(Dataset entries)
┄┄┄┄┄┄┄┄┄┄
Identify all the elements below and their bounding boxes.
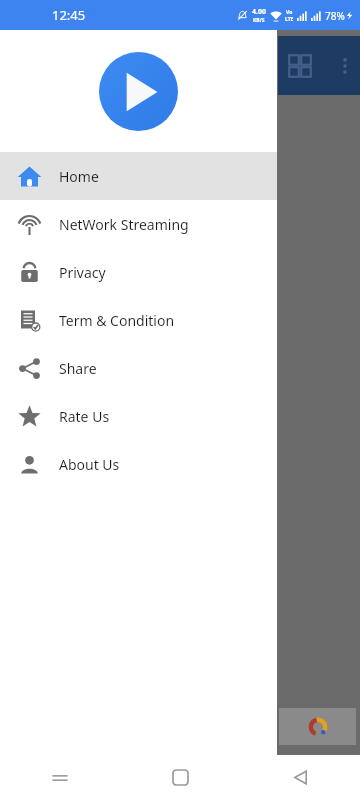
staticText: 12:45 xyxy=(52,6,86,24)
button[interactable]: NetWork Streaming xyxy=(0,200,277,248)
button[interactable]: About Us xyxy=(0,440,277,488)
staticText: Vo xyxy=(286,9,293,16)
button[interactable]: Term & Condition xyxy=(0,296,277,344)
button[interactable]: Home xyxy=(0,152,277,200)
button[interactable]: App logo xyxy=(99,52,178,131)
button[interactable]: Home xyxy=(120,755,240,800)
staticText: NetWork Streaming xyxy=(59,215,189,234)
button[interactable]: Back xyxy=(240,755,360,800)
button[interactable]: Rate Us xyxy=(0,392,277,440)
button[interactable]: Apps grid xyxy=(288,54,312,78)
staticText: Share xyxy=(59,359,97,378)
staticText: Home xyxy=(59,167,99,186)
staticText: 4.00 xyxy=(252,7,266,17)
staticText: KB/S xyxy=(253,17,265,24)
staticText: Term & Condition xyxy=(59,311,175,330)
staticText: LTE xyxy=(285,16,294,23)
button[interactable]: Share xyxy=(0,344,277,392)
staticText: 78% xyxy=(325,9,345,23)
button[interactable]: Recent apps xyxy=(0,755,120,800)
staticText: About Us xyxy=(59,455,120,474)
staticText: Rate Us xyxy=(59,407,110,426)
button[interactable]: Privacy xyxy=(0,248,277,296)
staticText: Privacy xyxy=(59,263,106,282)
button[interactable]: More options xyxy=(333,54,357,78)
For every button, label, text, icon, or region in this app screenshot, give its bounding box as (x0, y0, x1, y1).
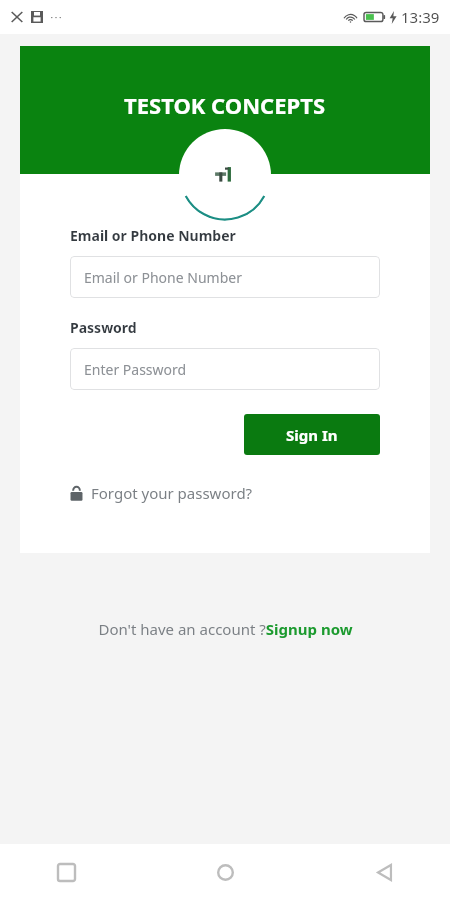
button[interactable]: Sign In (244, 414, 380, 455)
button[interactable]: Recent apps (44, 850, 88, 894)
button[interactable]: Home (203, 850, 247, 894)
staticText: Password (70, 318, 137, 337)
button[interactable]: Back (362, 850, 406, 894)
staticText: 13:39 (401, 7, 440, 27)
staticText: Email or Phone Number (70, 226, 236, 245)
button[interactable]: Enter Password (70, 348, 380, 390)
button[interactable]: Email or Phone Number (70, 256, 380, 298)
button[interactable]: Forgot your password? (70, 483, 253, 503)
staticText: Email or Phone Number (84, 268, 242, 287)
staticText: Forgot your password? (91, 483, 253, 503)
staticText: Sign In (286, 425, 338, 445)
staticText: Enter Password (84, 360, 187, 379)
button[interactable]: Don't have an account ?Signup now (98, 619, 353, 639)
other: App logo (179, 129, 271, 221)
staticText: TESTOK CONCEPTS (124, 90, 326, 120)
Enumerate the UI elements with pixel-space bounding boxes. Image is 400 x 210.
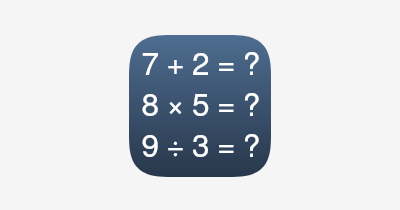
- button[interactable]: 7 + 2 = ? 8 × 5 = ? 9 ÷ 3 = ?: [129, 35, 271, 177]
- staticText: 7 + 2 = ? 8 × 5 = ? 9 ÷ 3 = ?: [141, 42, 260, 165]
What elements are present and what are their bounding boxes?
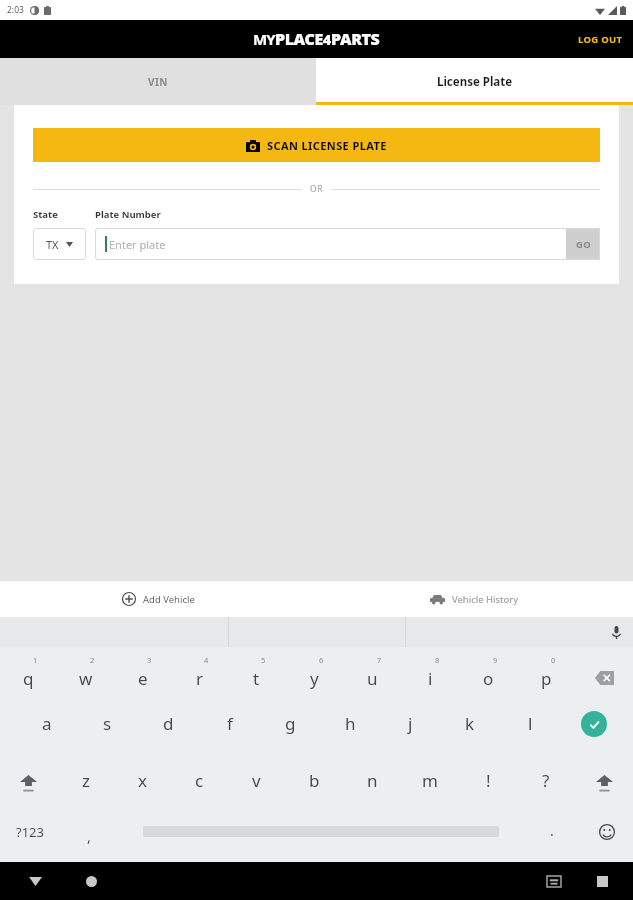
staticText: Add Vehicle bbox=[143, 593, 195, 606]
staticText: p bbox=[541, 667, 552, 690]
staticText: c bbox=[195, 769, 204, 792]
button[interactable]: 2 bbox=[57, 647, 114, 702]
staticText: Vehicle History bbox=[452, 593, 519, 606]
staticText: State bbox=[33, 208, 58, 221]
button[interactable]: TX bbox=[33, 228, 86, 260]
staticText: ?123 bbox=[16, 823, 44, 841]
button[interactable]: l bbox=[500, 702, 560, 757]
button[interactable]: Back bbox=[22, 868, 48, 894]
staticText: 7 bbox=[377, 655, 382, 665]
staticText: 0 bbox=[551, 655, 556, 665]
button[interactable]: 5 bbox=[228, 647, 285, 702]
staticText: i bbox=[428, 667, 433, 690]
button[interactable]: j bbox=[380, 702, 440, 757]
button[interactable]: LOG OUT bbox=[568, 25, 633, 54]
staticText: 3 bbox=[147, 655, 152, 665]
button[interactable]: Vehicle History bbox=[316, 581, 633, 617]
staticText: f bbox=[227, 712, 233, 735]
staticText: 9 bbox=[493, 655, 498, 665]
staticText: v bbox=[252, 769, 261, 792]
staticText: LOG OUT bbox=[578, 33, 623, 46]
button[interactable]: g bbox=[260, 702, 320, 757]
staticText: 8 bbox=[435, 655, 440, 665]
button[interactable]: h bbox=[320, 702, 380, 757]
button[interactable]: m bbox=[401, 757, 459, 812]
button[interactable]: f bbox=[199, 702, 260, 757]
staticText: ? bbox=[542, 769, 550, 792]
staticText: PLACE bbox=[275, 28, 323, 50]
button[interactable]: Backspace bbox=[575, 647, 633, 702]
button[interactable]: Shift bbox=[575, 757, 633, 812]
button[interactable]: ? bbox=[517, 757, 575, 812]
staticText: MY bbox=[253, 29, 275, 49]
staticText: 4 bbox=[204, 655, 209, 665]
button[interactable]: License Plate bbox=[316, 58, 633, 105]
button[interactable]: 8 bbox=[401, 647, 459, 702]
button[interactable]: 3 bbox=[114, 647, 171, 702]
staticText: m bbox=[422, 769, 438, 792]
button[interactable]: 6 bbox=[285, 647, 343, 702]
staticText: l bbox=[528, 712, 533, 735]
button[interactable]: d bbox=[138, 702, 199, 757]
staticText: d bbox=[163, 712, 174, 735]
button[interactable]: Add Vehicle bbox=[0, 581, 316, 617]
button[interactable]: ! bbox=[459, 757, 517, 812]
button[interactable]: 9 bbox=[459, 647, 517, 702]
staticText: VIN bbox=[148, 75, 168, 89]
button[interactable]: GO bbox=[566, 228, 600, 260]
staticText: t bbox=[253, 667, 260, 690]
staticText: b bbox=[309, 769, 320, 792]
staticText: a bbox=[42, 712, 52, 735]
button[interactable]: x bbox=[114, 757, 171, 812]
staticText: y bbox=[310, 667, 319, 690]
staticText: j bbox=[408, 712, 413, 735]
button[interactable]: c bbox=[171, 757, 228, 812]
staticText: Plate Number bbox=[95, 208, 161, 221]
staticText: z bbox=[82, 769, 90, 792]
staticText: License Plate bbox=[437, 74, 513, 90]
staticText: ! bbox=[486, 769, 491, 792]
button[interactable]: . bbox=[523, 812, 581, 862]
button[interactable]: v bbox=[228, 757, 285, 812]
button[interactable]: Keyboard bbox=[541, 868, 567, 894]
staticText: 5 bbox=[261, 655, 266, 665]
staticText: u bbox=[367, 667, 378, 690]
staticText: 2:03 bbox=[7, 4, 24, 16]
button[interactable]: SCAN LICENSE PLATE bbox=[33, 128, 600, 162]
button[interactable]: z bbox=[57, 757, 114, 812]
staticText: GO bbox=[576, 238, 591, 251]
staticText: OR bbox=[310, 183, 323, 195]
staticText: 6 bbox=[319, 655, 324, 665]
staticText: w bbox=[79, 667, 93, 690]
button[interactable]: Enter plate bbox=[95, 228, 566, 260]
staticText: 4 bbox=[323, 30, 331, 49]
staticText: 1 bbox=[33, 655, 38, 665]
button[interactable]: 7 bbox=[343, 647, 401, 702]
button[interactable]: 4 bbox=[171, 647, 228, 702]
button[interactable]: ?123 bbox=[0, 812, 60, 862]
staticText: TX bbox=[46, 237, 59, 252]
staticText: g bbox=[285, 712, 296, 735]
staticText: 2 bbox=[90, 655, 95, 665]
button[interactable]: 1 bbox=[0, 647, 57, 702]
button[interactable]: Recents bbox=[589, 868, 615, 894]
button[interactable]: Shift bbox=[0, 757, 57, 812]
button[interactable]: 0 bbox=[517, 647, 575, 702]
staticText: SCAN LICENSE PLATE bbox=[267, 138, 387, 153]
staticText: . bbox=[550, 821, 554, 840]
button[interactable]: b bbox=[285, 757, 343, 812]
button[interactable]: Emoji bbox=[581, 812, 633, 862]
button[interactable]: n bbox=[343, 757, 401, 812]
button[interactable]: VIN bbox=[0, 58, 316, 105]
button[interactable]: , bbox=[60, 812, 118, 862]
staticText: o bbox=[483, 667, 494, 690]
staticText: s bbox=[103, 712, 112, 735]
button[interactable]: Space bbox=[118, 812, 523, 862]
button[interactable]: Home bbox=[78, 868, 104, 894]
staticText: q bbox=[23, 667, 34, 690]
button[interactable]: a bbox=[16, 702, 77, 757]
staticText: e bbox=[138, 667, 148, 690]
button[interactable]: s bbox=[77, 702, 138, 757]
button[interactable]: Enter bbox=[560, 702, 627, 757]
button[interactable]: k bbox=[440, 702, 500, 757]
┄┄┄┄┄┄┄┄┄┄
What you will do :: Go through the data above and return each line containing the string "elements".

Answer below ::
Identify all the elements below and their bounding boxes.
Enumerate the UI elements with pixel-space bounding boxes. Image is 400 x 210.
What elements are present and what are their bounding boxes?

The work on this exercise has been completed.